INPUT DATA »
________

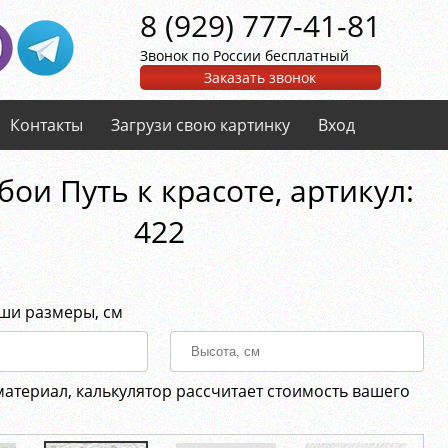
8 (929) 777-41-81
Звонок по России бесплатный
Заказать звонок
Контакты
Загрузи свою картинку
Вход
ои Путь к красоте, aртикул:
422
аши размеры, см
материал, калькулятор рассчитает стоимость вашего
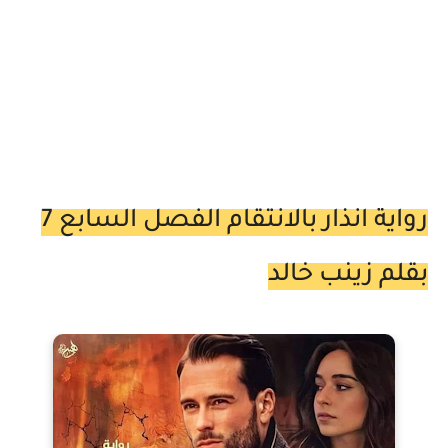
رواية انذار بالانتقام الفصل السابع 7
بقلم زينب خالد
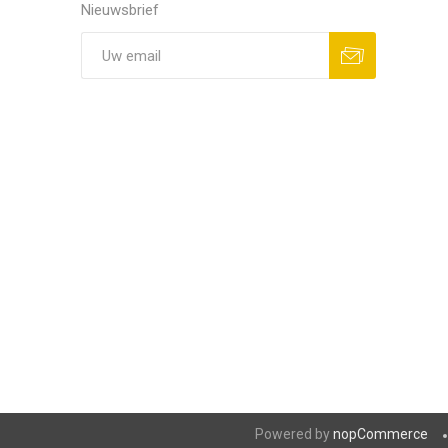
Nieuwsbrief
Powered by
nopCommerce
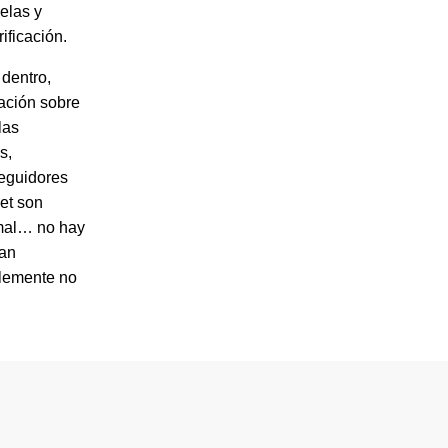
elas y
ificación.
 dentro,
mación sobre
las
s,
seguidores
et son
 mal… no hay
ían
blemente no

________

ACTIVITY »
The copy must match the listing above exactly, except that it holds no pictures.

RESULT FOR THIS EXERCISE »
8 (929) 777-41-81
Звонок по России бесплатный
Заказать звонок
Контакты
Загрузи свою картинку
Вход
ои Путь к красоте, aртикул:
422
аши размеры, см
материал, калькулятор рассчитает стоимость вашего
رواية انذار بالانتقام الفصل السابع 7
بقلم زينب خالد
Nieuwsbrief
Powered by
nopCommerce
elas y
ificación.
 dentro,
mación sobre
las
s,
seguidores
et son
 mal… no hay
ían
blemente no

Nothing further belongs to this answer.